Adapted from the CR Society

Some of the most time-tested ways of controlling hunger and sticking with your goals are:
Fill up on bulky foods which are high in nutrients but low in calories -- such as most vegetables and fruits.
Choose carbohydrates with a low glycemic index (GI) -- a measure of how quickly a food releases sugar into your bloodstream. Most starchy foods and dried fruits have high glycemic indexes, while most vegetables and fruits are low-GI.
Here is an extensive list of foods' glycemic indexes.
Adding a little fat to a meal lowers the GI and releases satiety hormones, which can help control appetite.
Identify "problem" foods and either do not keep them around, or buy a specific, small amount each week to enjoy at a predetermined time.
Prepare and/or plan several days of meals ahead of time.
Adhere to a daily meal schedule.
Eat your foods raw or only minimally cooked.

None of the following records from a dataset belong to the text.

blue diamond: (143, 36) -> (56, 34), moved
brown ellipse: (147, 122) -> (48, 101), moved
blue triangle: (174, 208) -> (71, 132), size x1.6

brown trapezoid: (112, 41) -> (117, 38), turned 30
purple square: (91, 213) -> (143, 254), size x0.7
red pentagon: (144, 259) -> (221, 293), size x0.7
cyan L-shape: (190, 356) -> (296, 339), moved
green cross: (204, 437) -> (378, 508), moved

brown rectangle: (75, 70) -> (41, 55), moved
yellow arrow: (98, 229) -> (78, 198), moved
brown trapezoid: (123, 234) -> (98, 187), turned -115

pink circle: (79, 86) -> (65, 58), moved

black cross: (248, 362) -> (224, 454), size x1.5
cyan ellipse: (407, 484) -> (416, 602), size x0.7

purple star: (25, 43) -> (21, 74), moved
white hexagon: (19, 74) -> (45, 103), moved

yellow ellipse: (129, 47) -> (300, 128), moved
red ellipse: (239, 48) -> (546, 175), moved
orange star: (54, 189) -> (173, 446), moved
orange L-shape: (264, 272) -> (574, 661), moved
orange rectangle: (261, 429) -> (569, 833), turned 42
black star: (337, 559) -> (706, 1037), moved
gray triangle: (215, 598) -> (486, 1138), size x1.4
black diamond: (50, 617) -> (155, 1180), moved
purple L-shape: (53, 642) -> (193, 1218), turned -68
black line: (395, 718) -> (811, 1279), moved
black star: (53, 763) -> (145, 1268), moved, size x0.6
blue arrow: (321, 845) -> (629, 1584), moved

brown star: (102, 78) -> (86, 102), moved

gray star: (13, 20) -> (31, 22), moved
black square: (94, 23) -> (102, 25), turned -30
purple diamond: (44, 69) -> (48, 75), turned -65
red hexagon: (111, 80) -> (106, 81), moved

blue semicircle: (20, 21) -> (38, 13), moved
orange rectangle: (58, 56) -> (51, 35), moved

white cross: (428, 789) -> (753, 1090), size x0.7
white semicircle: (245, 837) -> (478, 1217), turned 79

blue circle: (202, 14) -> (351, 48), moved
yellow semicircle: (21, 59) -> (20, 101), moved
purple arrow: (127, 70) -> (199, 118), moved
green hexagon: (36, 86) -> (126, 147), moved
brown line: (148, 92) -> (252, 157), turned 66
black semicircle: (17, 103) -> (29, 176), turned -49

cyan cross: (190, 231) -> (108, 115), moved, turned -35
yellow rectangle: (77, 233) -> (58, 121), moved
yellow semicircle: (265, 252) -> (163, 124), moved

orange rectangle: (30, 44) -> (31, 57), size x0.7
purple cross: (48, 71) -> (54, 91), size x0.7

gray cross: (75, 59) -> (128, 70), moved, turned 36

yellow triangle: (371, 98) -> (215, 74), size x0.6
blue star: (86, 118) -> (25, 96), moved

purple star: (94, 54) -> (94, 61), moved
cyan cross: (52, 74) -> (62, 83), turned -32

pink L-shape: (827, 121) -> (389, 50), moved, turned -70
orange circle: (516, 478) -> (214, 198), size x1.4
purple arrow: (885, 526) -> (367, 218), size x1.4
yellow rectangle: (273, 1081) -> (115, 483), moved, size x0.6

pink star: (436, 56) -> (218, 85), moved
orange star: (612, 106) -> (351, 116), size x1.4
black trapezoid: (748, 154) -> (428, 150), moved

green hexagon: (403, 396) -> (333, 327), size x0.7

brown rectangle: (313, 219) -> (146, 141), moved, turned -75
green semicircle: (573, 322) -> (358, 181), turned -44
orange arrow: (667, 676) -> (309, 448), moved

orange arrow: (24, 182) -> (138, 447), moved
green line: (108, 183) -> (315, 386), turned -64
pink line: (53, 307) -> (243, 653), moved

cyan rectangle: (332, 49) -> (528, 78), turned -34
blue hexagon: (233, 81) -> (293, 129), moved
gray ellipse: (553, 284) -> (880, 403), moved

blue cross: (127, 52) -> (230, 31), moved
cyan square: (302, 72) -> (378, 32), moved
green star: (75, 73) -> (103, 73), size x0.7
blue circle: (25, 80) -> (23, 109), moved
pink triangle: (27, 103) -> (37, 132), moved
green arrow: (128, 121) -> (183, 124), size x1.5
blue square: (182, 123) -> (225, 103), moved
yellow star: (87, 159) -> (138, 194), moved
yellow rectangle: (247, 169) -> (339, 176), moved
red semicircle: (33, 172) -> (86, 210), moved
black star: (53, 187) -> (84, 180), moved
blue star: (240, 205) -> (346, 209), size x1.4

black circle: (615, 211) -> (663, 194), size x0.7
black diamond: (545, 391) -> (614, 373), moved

Enjoy your food: take the time to savor each bite and chew thoroughly before swallowing.
Scientific reinforcements … almost weekly, new research indicates that calorie restriction really works. Each new scientific demonstration of the benefits of calorie restriction can strengthen your motivation!
Social reinforcements … such as interaction with members.
By eating foods low in calories, like vegetables, you can actually eat more of them.